The most crucial element for kidnapping and holding the reader by the nervous system is character. It has been my experience that when an otherwise interesting character is over-defined with all of the imaginative spaces filled in, the effect is minimal. On the other hand, if the writer draws the character with the minimum necessary brush strokes to give the reader an outline of the essentials, and then allows the reader to let his/her own imagination fill in the remaining blanks, the writer has invited the reader into an active partnership in formulating a flesh and blood character, and that partnership between reader and writer will bond the reader to the story far more deeply.
For example, I have four mystery/legal-thriller novels in the Michael Knight/Lex Devlin series published by Oceanview Publications. Nowhere in those four - nor in the fifth in the works – will you find a description of what Michael looks like other than his height and his age. And yet I’m fortunate in having readers say they love the character. I’m sure that each of their “Michael”s looks far different from mine and from each other’s, but that’s the trick. They are each forming an attachment to their own work of invention – even though I get the credit.
The same is true of action in the plot. While I don’t mind vivid violence in the writings of others, it’s not my style. Violence occurs in my novels, but it occurs in the minds of the readers, not in my words. Here’s an example. In the latest novel, “Deadly Diamonds” about the market for the blood diamonds of Sierra Leone, there is a scene in which Michael pairs with a former IRA fighter, Sean Burke. They approach a bar in South Boston. There are six Irish mafia hoods in the bar. Michael needs to talk with one of them.
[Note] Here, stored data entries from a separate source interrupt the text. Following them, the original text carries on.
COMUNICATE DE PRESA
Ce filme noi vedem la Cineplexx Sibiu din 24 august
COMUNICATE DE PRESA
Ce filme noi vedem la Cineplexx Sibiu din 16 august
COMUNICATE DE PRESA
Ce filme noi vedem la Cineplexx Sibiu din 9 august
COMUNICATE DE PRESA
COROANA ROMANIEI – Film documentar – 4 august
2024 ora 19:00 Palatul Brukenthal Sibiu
Sean tells Michael to stand outside while he cleans out the unnecessary five.
This is going to be a violent scene with blood and bone breaks in the mix. I won’t, however, spread the gory details on the page. Instead, I stationed Michael, who tells the story in first person, outside the bar. He only describes the sounds he hears coming from the bar after Sean goes in to clean house. The sounds are not bloody or gory, but they let the reader fill in what’s going on inside in his/her own contributing imagination. They wind up thinking they’ve witnessed a fight –and they have, but only in their imagination, not spelled out in crimson on the page. I find that that kind of co-imagining by the reader and writer is much more effective in pulling the reader one hundred percent into the story.
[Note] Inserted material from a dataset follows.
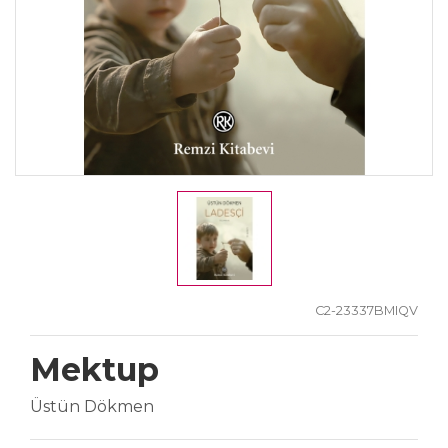
C2-23337BMIQV
Mektup
Üstün Dökmen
That same kind of silence and painting by spare brush strokes can work for the writer in having the reader understand the setting. In the middle of a tense flow of dialogue and action from chapter to chapter, there is nothing I appreciate LESS than a lengthy poetic flight into pastoral description, no matter how impressive the prose. Leave that work to silence, aided by the bare bones of description. The reader will get the point without a suspension of suspense, so to speak.
All in all, I firmly believe that when the art is mastered, the use of silence can be as effective as any weapon in the hands of the writer.